The answer must consist of each line below that contains the word "vista", copied in full.

-- Data to examine follows --

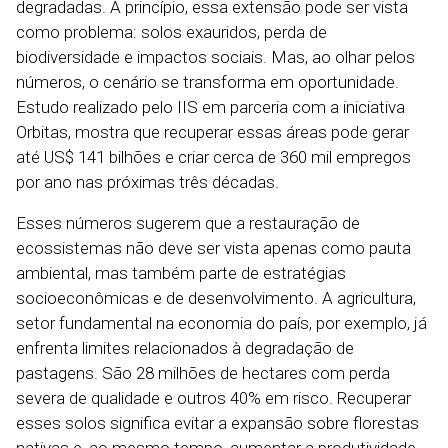
degradadas. A princípio, essa extensão pode ser vista
como problema: solos exauridos, perda de
biodiversidade e impactos sociais. Mas, ao olhar pelos
números, o cenário se transforma em oportunidade.
Estudo realizado pelo IIS em parceria com a iniciativa
Orbitas, mostra que recuperar essas áreas pode gerar
até US$ 141 bilhões e criar cerca de 360 mil empregos
por ano nas próximas três décadas.
Esses números sugerem que a restauração de
ecossistemas não deve ser vista apenas como pauta
ambiental, mas também parte de estratégias
socioeconômicas e de desenvolvimento. A agricultura,
setor fundamental na economia do país, por exemplo, já
enfrenta limites relacionados à degradação de
pastagens. São 28 milhões de hectares com perda
severa de qualidade e outros 40% em risco. Recuperar
esses solos significa evitar a expansão sobre florestas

-- Data to examine concluded --

The answer -
degradadas. A princípio, essa extensão pode ser vista
ecossistemas não deve ser vista apenas como pauta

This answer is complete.